Though the trips up north ceased, Mass’ bread making didn’t.  A Little Falls bakery owner once told Mass, “you’ve got to market this bread, Lois. There is nothing out there like it.” 

And she has and continues to do so.

Mass also makes caramel rolls, cookies, granola, carrot cake and angel food cake with her own flour. She also makes with it oatmeal, cranberry walnut, herb cheese, rye and onion dill breads.

Mass began selling her non-genetically modified bread at farmers markets in the summer of 2018 based on that baker’s advice. She started with one market a week and expanded to four in 2019.

Then the pandemic hit and the places Mass was selling her items started closing and she fell on hard times.
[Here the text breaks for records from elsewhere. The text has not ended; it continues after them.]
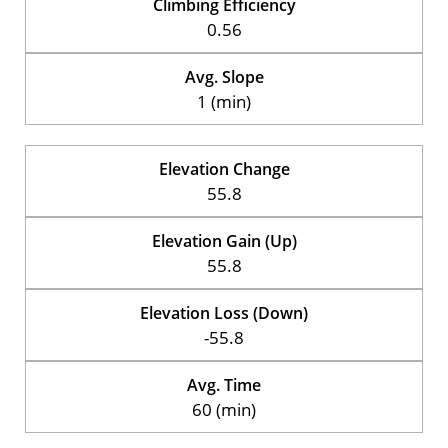
Climbing Efficiency
0.56
Avg. Slope
1 (min)
Elevation Change
55.8
Elevation Gain (Up)
55.8
Elevation Loss (Down)
-55.8
Avg. Time
60 (min)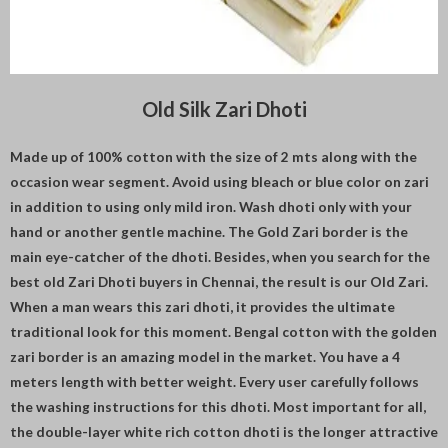
Old Silk Zari Dhoti
Made up of 100% cotton with the size of 2 mts along with the
occasion wear segment. Avoid using bleach or blue color on zari
in addition to using only mild iron. Wash dhoti only with your
hand or another gentle machine. The Gold Zari border is the
main eye-catcher of the dhoti. Besides, when you search for the
best old Zari Dhoti buyers in Chennai, the result is our Old Zari.
When a man wears this zari dhoti, it provides the ultimate
traditional look for this moment. Bengal cotton with the golden
zari border is an amazing model in the market. You have a 4
meters length with better weight. Every user carefully follows
the washing instructions for this dhoti. Most important for all,
the double-layer white rich cotton dhoti is the longer attractive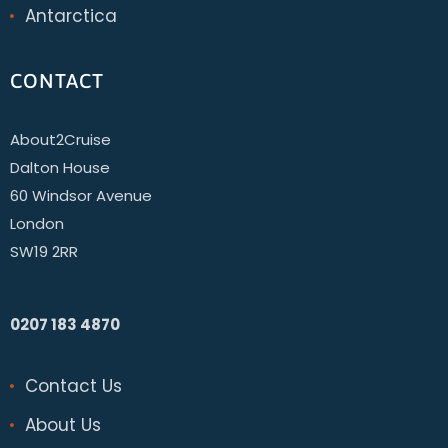
Antarctica
CONTACT
About2Cruise
Dalton House
60 Windsor Avenue
London
SW19 2RR
0207 183 4870
Contact Us
About Us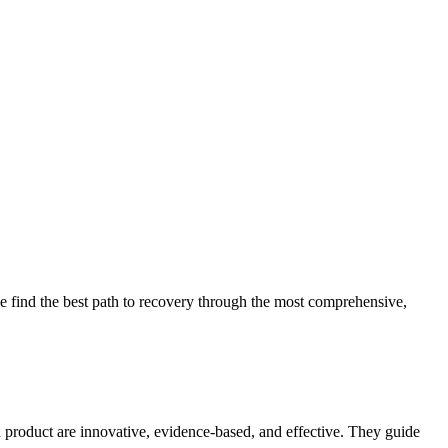
 find the best path to recovery through the most comprehensive,
d product are innovative, evidence-based, and effective. They guide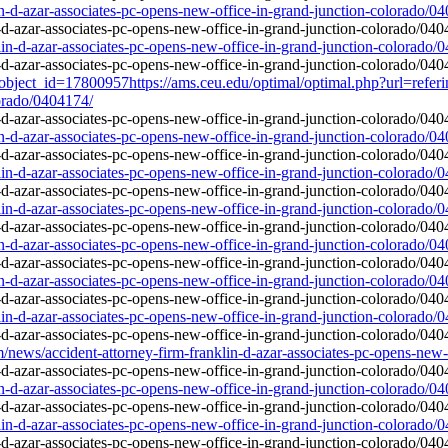
in-d-azar-associates-pc-opens-new-office-in-grand-junction-colorado/0
lin-d-azar-associates-pc-opens-new-office-in-grand-junction-colorado/
object_id=17800957https://ams.ceu.edu/optimal/optimal.php?url=referi
lorado/0404174/
in-d-azar-associates-pc-opens-new-office-in-grand-junction-colorado/0
lin-d-azar-associates-pc-opens-new-office-in-grand-junction-colorado/
lin-d-azar-associates-pc-opens-new-office-in-grand-junction-colorado/
in-d-azar-associates-pc-opens-new-office-in-grand-junction-colorado/0
in-d-azar-associates-pc-opens-new-office-in-grand-junction-colorado/0
lin-d-azar-associates-pc-opens-new-office-in-grand-junction-colorado/
ws/accident-attorney-firm-franklin-d-azar-associates-pc-opens-new-o
in-d-azar-associates-pc-opens-new-office-in-grand-junction-colorado/0
lin-d-azar-associates-pc-opens-new-office-in-grand-junction-colorado/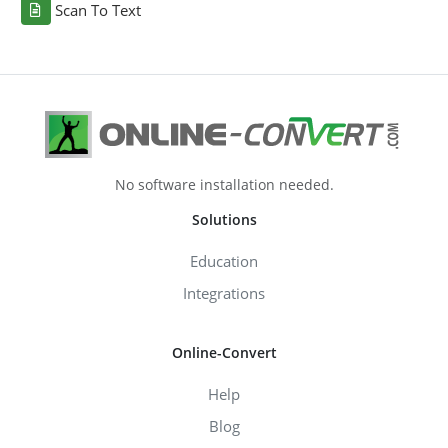
Scan To Text
No software installation needed.
Solutions
Education
Integrations
Online-Convert
Help
Blog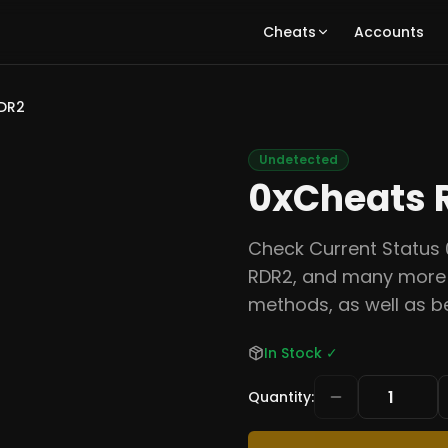
Cheats
Accounts
DR2
Undetected
0xCheats 
Check Current Status 
RDR2, and many more 
methods, as well as b
In Stock
✓
Quantity
: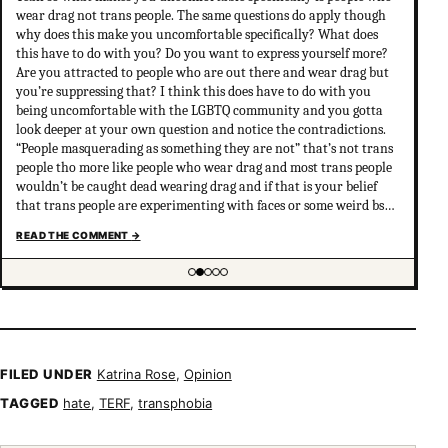
wear drag not trans people. The same questions do apply though
why does this make you uncomfortable specifically? What does
this have to do with you? Do you want to express yourself more?
Are you attracted to people who are out there and wear drag but
you’re suppressing that? I think this does have to do with you
being uncomfortable with the LGBTQ community and you gotta
look deeper at your own question and notice the contradictions.
“People masquerading as something they are not” that’s not trans
people tho more like people who wear drag and most trans people
wouldn’t be caught dead wearing drag and if that is your belief
that trans people are experimenting with faces or some weird bs
your not much of an ally at all and clearly don’t have
READ THE COMMENT
→
understanding of trans psychology. There’s been…
Showing item 2 of 5
FILED UNDER
Katrina Rose
,
Opinion
TAGGED
hate
,
TERF
,
transphobia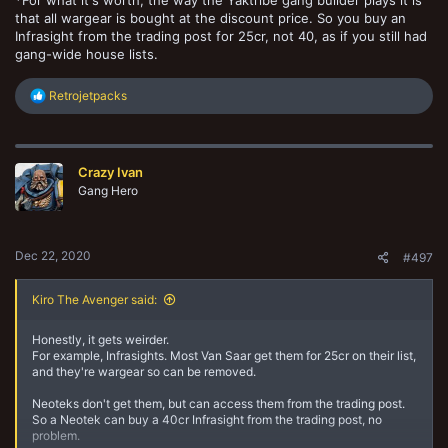
*For what it's worth, the way the Yaktribe gang builder plays it is
that all wargear is bought at the discount price. So you buy an
Infrasight from the trading post for 25cr, not 40, as if you still had
gang-wide house lists.
R
Retrojetpacks
e
a
c
t
Crazy Ivan
i
o
Gang Hero
n
s
:
Dec 22, 2020
#497
Kiro The Avenger said:
Honestly, it gets weirder.
For example, Infrasights. Most Van Saar get them for 25cr on their list,
and they're wargear so can be removed.
Neoteks don't get them, but can access them from the trading post.
So a Neotek can buy a 40cr Infrasight from the trading post, no
problem.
But she didn’t give up and she started selling the bakery goods right there in her front yard in Colorado — and the people came.

“More and more customers appreciate this healthy bread, made with fresh flour from chemical-free, non-gmo, wheat grain, milled in my kitchen within minutes of becoming beautiful bread dough,” she says. “It’s been exciting to see more and more local people coming to buy my breads. Just as in the past at farmers markets, it’s all word of mouth. One person purchases and eats my bread, shares it with a friend or two. They are impressed, so the next week they purchase bread and tell their friends about it.  It goes on and on. They can’t help it after that first bite. It’s nothing like they have ever tasted.”

Some one asked Lois how long does she plan to do this.  Her goal is to have these healthy products, not just bread, but cookies and other goodies, of course all made with whole wheat flour, as long as her health and energy holds up. She wants the opportunity to have these available for people to experience the benefits of the wonderful nutrients in her products, and to taste a flavor they have never had in bread before. 

To get one’s hand on these scrumptious breads and bakery items, stop by Bills’ Family Foods in Becker on Thursdays from 9 a.m. to 5 p.m.